All this has made such a difference for me. And while I have not been writing in public in my blog very much, this is not to say that I have relinquished my writing practice altogether -- on the contrary, I have rekindled important friendships through epistolary correspondence this year, confessing the distress and effort of these last months and working my way to a better place through it all. Again, this has been a year of pain and fear and loss -- and yet, the connections I have strengthened and the practices I have undertaken to cope have yielded up a crop of insights, and care, and sunlit days in loving company.

I have found teaching especially difficult in the midst of this distress. My students rightly fear for their futures and I wonder about the true value of what I strive so diligently to teach them: The insights of critical theory provided the material out of which I reinvented myself into a liveably queer version of myself and resist a world I would rewrite in the image of the queer equities ecologies and democracies I value, but does the language of critical theory really help everybody as it does and did me? Does it not alienate others, fetishize particular models of clarity and practice at the cost of other valuable ways of thinking and communicating? While critical theory can provide language for testimony to distress and to facilitate coalition building in the face of difference, it may also rationalize complacency, justify elitism, undermine pragmatism, create divisions. Are my art students doing theory when they are doing art, not just when they are talking about art? If so, shouldn't that change how I teach theory -- and not just to my art students?

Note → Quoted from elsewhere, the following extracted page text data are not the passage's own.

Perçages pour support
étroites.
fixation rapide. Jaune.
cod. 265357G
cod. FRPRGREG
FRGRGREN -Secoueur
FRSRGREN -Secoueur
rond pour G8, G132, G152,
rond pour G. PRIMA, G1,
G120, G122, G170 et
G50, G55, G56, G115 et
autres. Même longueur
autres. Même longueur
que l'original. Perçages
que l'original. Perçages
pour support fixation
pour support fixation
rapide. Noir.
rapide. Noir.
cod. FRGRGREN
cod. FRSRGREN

In a post yesterday, I mentioned my personal resolution for the new year, "Where I am now fearful, I will strive instead to be more grateful or more helpful until the fear is gone." This is above all else a resolution about my teaching practice -- a resolution about making my teaching better for my students but also about making my life better through my teaching with my students. As a person struggling with depression and anxiety I have discovered that beyond the indispensability of self-care in the face of the demands of the world that other-regard facilitates self-care most of all, in turning from the text of my personal distress to the texts I explicate for my students, in turning from my fears that I will be unclear or forgetful or uninspiring to the actual needs and performance of my students I find I turn from the self-regard that threatens to inter me in my anxiety and despondency to no good purpose at all. Of course, as I mentioned earlier on in the year, after years of organizing, bargaining, negotiating, SFAI ratified a contract with my union, and I just secured a promotion, raise, and some welcome benefits as a result. For the first time in many years I feel a measure of recognition and support for the work I am doing in my institution, and it is in this context that I mean to devote myself ever more to my teaching practice as a practice of ongoing self-creation as well as the place I help others make progressive and expressive change in the world. Trump and Republicans and bigotry and greedheadedness will continue to make their blind bloody way this year, and I will continue to rant and rail and resist onward to what I hope is a restorative mid-term without still more new wars and greenhouse storms to derange history further utterly beyond hope of healing.